Trotz gigantischer Aussicht auf das Bergland rund um St. Marc werden wir schnell direkte Zeugen schwierigster Lebensumstände der Menschen vor Ort. Mit großen Packen von Kohle, Lebensmitteln und anderen Marktartikeln auf dem Kopf kommen uns Frauen am Berg entgegen: sie bringen den langen Weg fast jeden Tag hinter sich, damit sie auf dem Markt ein wenig Geld verdienen können.

Die wenigen Kilometer, die wir mit tatkräftiger Unterstützung der lokalen Bevölkerung zurücklegen, müssen diese Frauen und Männer jeden Tag, bei jeder Witterung bewältigen.
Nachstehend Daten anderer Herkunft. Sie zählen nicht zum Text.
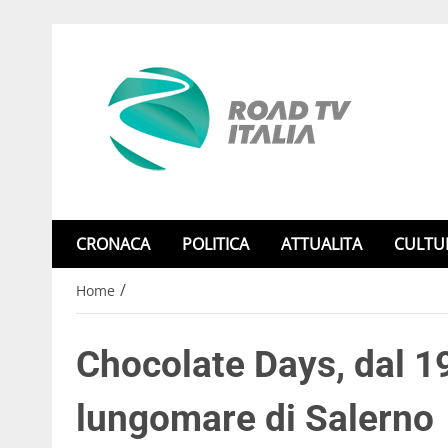
CRONACA
POLITICA
ATTUALITA
CULTU
/
Home
Chocolate Days, dal 19
lungomare di Salerno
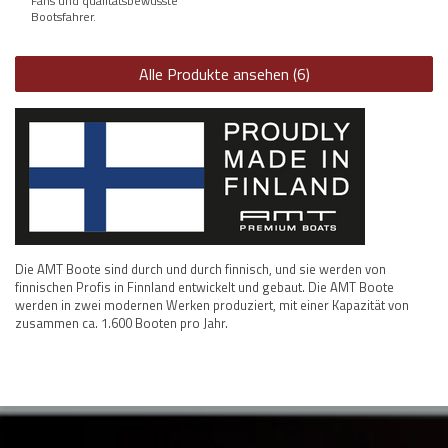
Fans und qualitätsbewusste
Bootsfahrer.
Alle Produkte ansehen (6)
Die AMT Boote sind durch und durch finnisch, und sie werden von
finnischen Profis in Finnland entwickelt und gebaut. Die AMT Boote
werden in zwei modernen Werken produziert, mit einer Kapazität von
zusammen ca. 1.600 Booten pro Jahr.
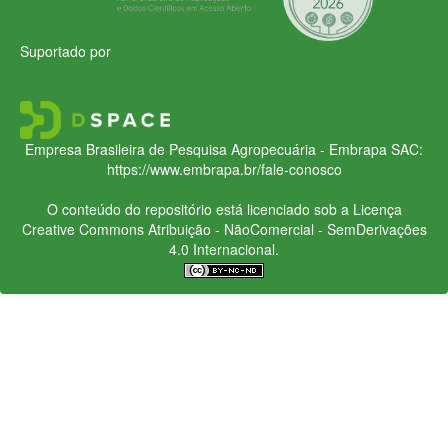
Suportado por
Empresa Brasileira de Pesquisa Agropecuária - Embrapa
SAC:
https://www.embrapa.br/fale-conosco
O conteúdo do repositório está licenciado sob a Licença
Creative Commons
Atribuição - NãoComercial - SemDerivações
4.0 Internacional.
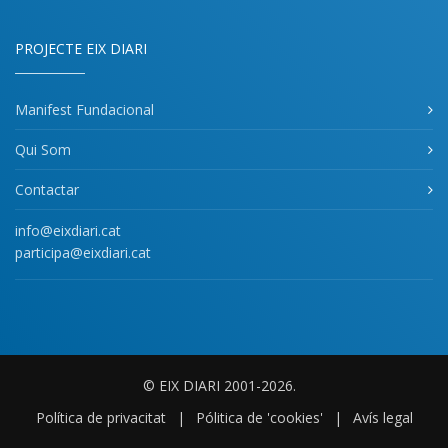
PROJECTE EIX DIARI
Manifest Fundacional
Qui Som
Contactar
info@eixdiari.cat
participa@eixdiari.cat
© EIX DIARI 2001-2026.
Política de privacitat
|
Pólitica de 'cookies'
|
Avís legal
Schnell wird uns schmerzlich bewusst, dass die Medikamentenkisten zu schwer sind, um sie zu tragen, die Sonne zu heiß und der Berg zu steil. Auf Zeitangaben verlässt man sich hier besser nicht: Anfangs hieß es, 30 Minuten Fußmarsch. Nach 45 Minuten sind es allerdings immer noch über 20 Minuten. Schwitzend und entkräftet, beschließen wird kurzerhand, unser Lager in einem nahegelgenen Ort aufzuschlagen: Combort.

Die Kirche des Ortes bietet uns Möglichkeiten, 100 Patienten zu sehen, darunter zwei Fälle von Typhus. Viele kommen den langen Weg von Chardirac (unser ursprüngliches Ziel), um endlich mal wieder einen Arzt konsultieren zu können. Denn die Menschen hier im Bergland sind völlig von der Außenwelt abgeschnitten - nur durch lange Fußmärsche gelangen sie zum nächsten Ort - medizinische Hilfe finden sie erst wieder in St. Marc, etwa vier Stunden zu Fuß entfernt.

Durch die mobile Klinik von humedica kann diesen Menschen das Leben ein wenig erleichtert- und die elementare medizinische Versorgung gewährleistet werden, die sie sonst nur nach großen Strapazen finden würden."

Liebe Grüße vom humedica-Team auf Haiti.